The relevant command for regression in Matlab is
b=regress(Y,score(:,1:6))
where b is the column vector of estimated coefficients and the first six principal components are used in place of the X predictor variables.
The Matlab command for a partial least square regresssion is
[XL,YL,XS,YS,beta] = plsregress(X,Y,ncomp)
where ncomp is the number of latent variables of components to be utilized in the regression. There are issues of interpreting the matrices and vectors in the square brackets, but I used this code –
data=xlsread(‘stock.xls’); X=data(1:47,2:79); y = data(2:48,1);
[XL,yl,XS,YS,beta] = plsregress(X,y,10); yfit = [ones(size(X,1),1) X]*beta;
lookPLS=[y yfit]; ZZ=data(48:50,2:79);newy=data(49:51,1);
new=[ones(3,1) ZZ]*beta; out=[newy new];
The bottom line is to test the estimates of the response coefficients on out-of-sample data.
The following chart shows that PLS outperforms PC, although the predictions of both are not spectacularly accurate.
Commentary
There are nuances to what I have done which help explain the dominance of PLS in this situation, as well as the weakly predictive capabilities of both approaches.
First, the target variable is quarterly year-over-year growth of real US GDP. The predictor set X contains 78 other macroeconomic variables, all expressed in terms of yoy (year-over-year) percent changes.
Again, note that the time period of all the variables or observations in X are lagged one quarter from the values in Y, or the values or yoy quarterly percent growth of real US GDP.
This means that we are looking for a real, live leading indicator. Furthermore, there are plausibly common factors in the Y series shared with at least some of the X variables. For example, the percent changes of a block of variables contained in real GDP are included in X, and by inspection move very similarly with the target variable.

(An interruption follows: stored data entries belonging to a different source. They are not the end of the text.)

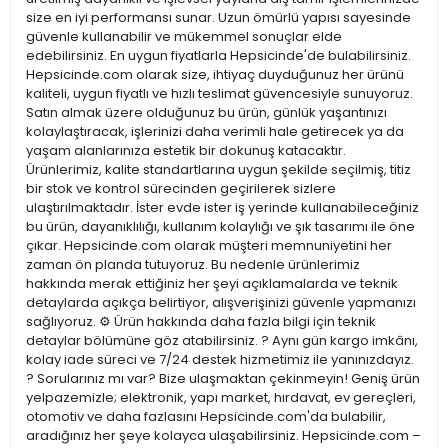
size en iyi performansı sunar. Uzun ömürlü yapısı sayesinde
güvenle kullanabilir ve mükemmel sonuçlar elde
edebilirsiniz. En uygun fiyatlarla Hepsicinde'de bulabilirsiniz.
Hepsicinde.com olarak size, ihtiyaç duyduğunuz her ürünü
kaliteli, uygun fiyatlı ve hızlı teslimat güvencesiyle sunuyoruz.
Satın almak üzere olduğunuz bu ürün, günlük yaşantınızı
kolaylaştıracak, işlerinizi daha verimli hale getirecek ya da
yaşam alanlarınıza estetik bir dokunuş katacaktır.
Ürünlerimiz, kalite standartlarına uygun şekilde seçilmiş, titiz
bir stok ve kontrol sürecinden geçirilerek sizlere
ulaştırılmaktadır. İster evde ister iş yerinde kullanabileceğiniz
bu ürün, dayanıklılığı, kullanım kolaylığı ve şık tasarımı ile öne
çıkar. Hepsicinde.com olarak müşteri memnuniyetini her
zaman ön planda tutuyoruz. Bu nedenle ürünlerimiz
hakkında merak ettiğiniz her şeyi açıklamalarda ve teknik
detaylarda açıkça belirtiyor, alışverişinizi güvenle yapmanızı
sağlıyoruz. ⚙️ Ürün hakkında daha fazla bilgi için teknik
detaylar bölümüne göz atabilirsiniz. ? Aynı gün kargo imkânı,
kolay iade süreci ve 7/24 destek hizmetimiz ile yanınızdayız.
? Sorularınız mı var? Bize ulaşmaktan çekinmeyin! Geniş ürün
yelpazemizle; elektronik, yapı market, hırdavat, ev gereçleri,
otomotiv ve daha fazlasını Hepsicinde.com'da bulabilir,
aradığınız her şeye kolayca ulaşabilirsiniz. Hepsicinde.com –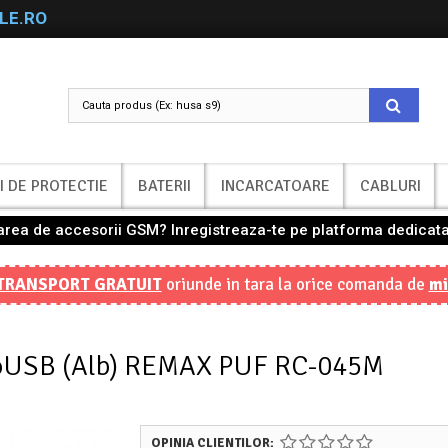
LE.RO
I DE PROTECTIE
BATERII
INCARCATOARE
CABLURI
nzarea de accesorii GSM? Inregistreaza-te pe platforma dedicata
TRANSPORT GRATUIT
oriunde in tara la orice comanda de
mi
croUSB (Alb) REMAX PUF RC-045M
OPINIA CLIENTILOR: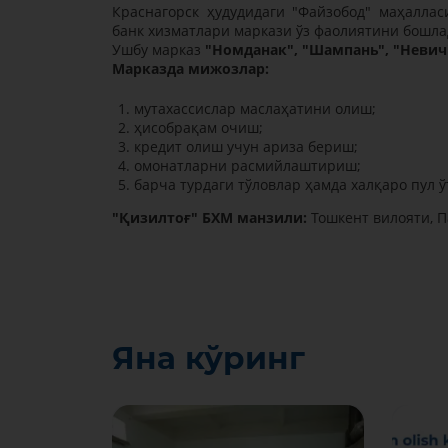
Краснагорск ҳудудидаги "Файзобод" маҳалла
банк хизматлари маркази ўз фаолиятини бошла
Ушбу марказ
"Номданак", "Шампань", "Невич
Марказда мижозлар:
мутахассислар маслаҳатини олиш;
ҳисобрақам очиш;
кредит олиш учун ариза бериш;
омонатларни расмийлаштириш;
барча турдаги тўловлар ҳамда халқаро пул
"Қизилтоғ" БХМ манзили:
Тошкент вилояти, П
Яна кўринг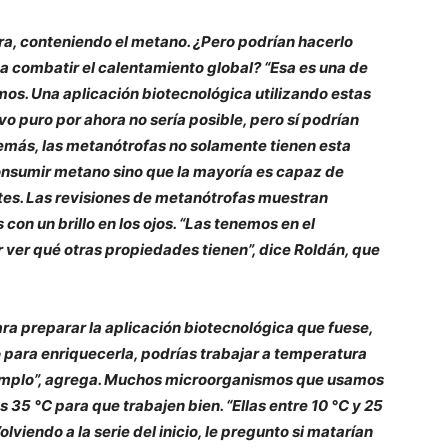
ra, conteniendo el metano. ¿Pero podrían hacerlo
a combatir el calentamiento global? “Esa es una de
os. Una aplicación biotecnológica utilizando estas
vo puro por ahora no sería posible, pero sí podrían
demás, las metanótrofas no solamente tienen esta
nsumir metano sino que la mayoría es capaz de
es. Las revisiones de metanótrofas muestran
on un brillo en los ojos. “Las tenemos en el
 ver qué otras propiedades tienen”, dice Roldán, que
a preparar la aplicación biotecnológica que fuese,
o para enriquecerla, podrías trabajar a temperatura
ejemplo”, agrega. Muchos microorganismos que usamos
s 35 °C para que trabajen bien. “Ellas entre 10 °C y 25
viendo a la serie del inicio, le pregunto si matarían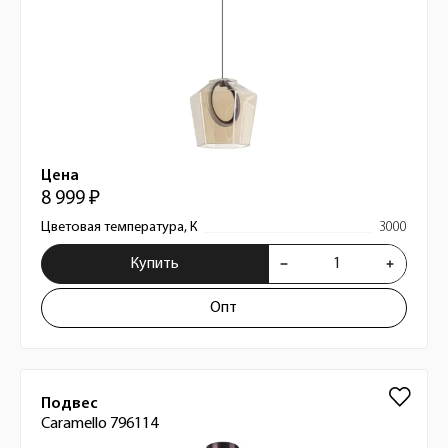
Цена
8 999 ₽
Цветовая температура, К
3000
Купить
Опт
Подвес
Caramello 796114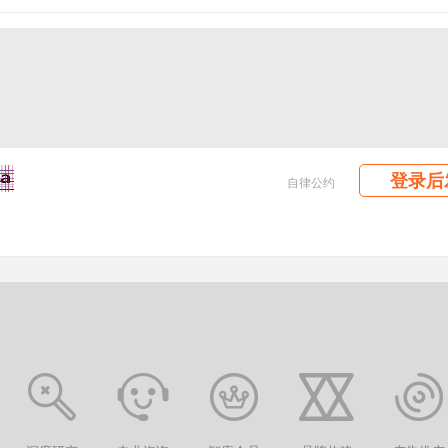
登录后
自律公约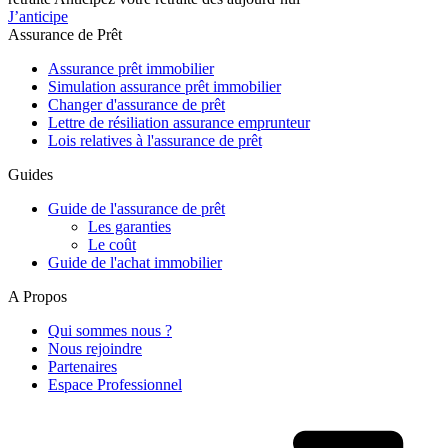
J’anticipe
Assurance de Prêt
Assurance prêt immobilier
Simulation assurance prêt immobilier
Changer d'assurance de prêt
Lettre de résiliation assurance emprunteur
Lois relatives à l'assurance de prêt
Guides
Guide de l'assurance de prêt
Les garanties
Le coût
Guide de l'achat immobilier
A Propos
Qui sommes nous ?
Nous rejoindre
Partenaires
Espace Professionnel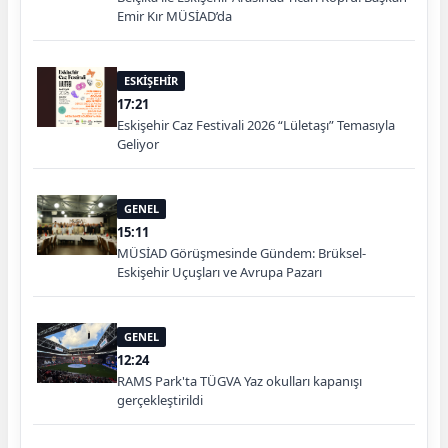
Emir Kır MÜSİAD’da
ESKİŞEHİR
17:21
Eskişehir Caz Festivali 2026 “Lületaşı” Temasıyla
Geliyor
GENEL
15:11
MÜSİAD Görüşmesinde Gündem: Brüksel-
Eskişehir Uçuşları ve Avrupa Pazarı
GENEL
12:24
RAMS Park'ta TÜGVA Yaz okulları kapanışı
gerçekleştirildi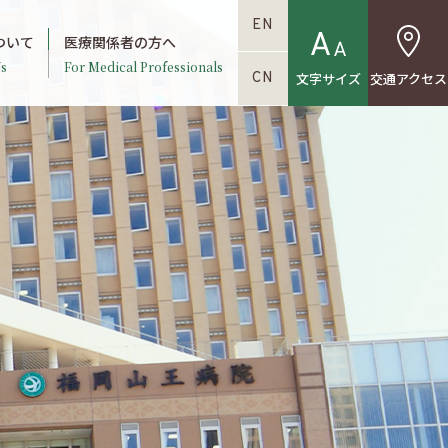
EN
ついて
医療関係者の方へ
s
For Medical Professionals
文字サイズ
交通アクセス
CN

Other Example Applications
There are at least a couple of interesting applied papers in the Handbook of Partial Least Squares – a downloadable book in the Springer Handbooks of Computational Statistics. See –
Chapter 20 A PLS Model to Study Brand Preference: An Application to the Mobile Phone Market
Chapter 22 Modeling the Impact of Corporate Reputation on Customer Satisfaction and Loyalty Using Partial Least Squares
Another macroeconomics application from the New York Fed –
“Revisiting Useful Approaches to Data-Rich Macroeconomic Forecasting”
http://www.newyorkfed.org/research/staff_reports/sr327.pdf
Finally, the software company XLStat has a nice, short video on partial least squares regression applied to a marketing example.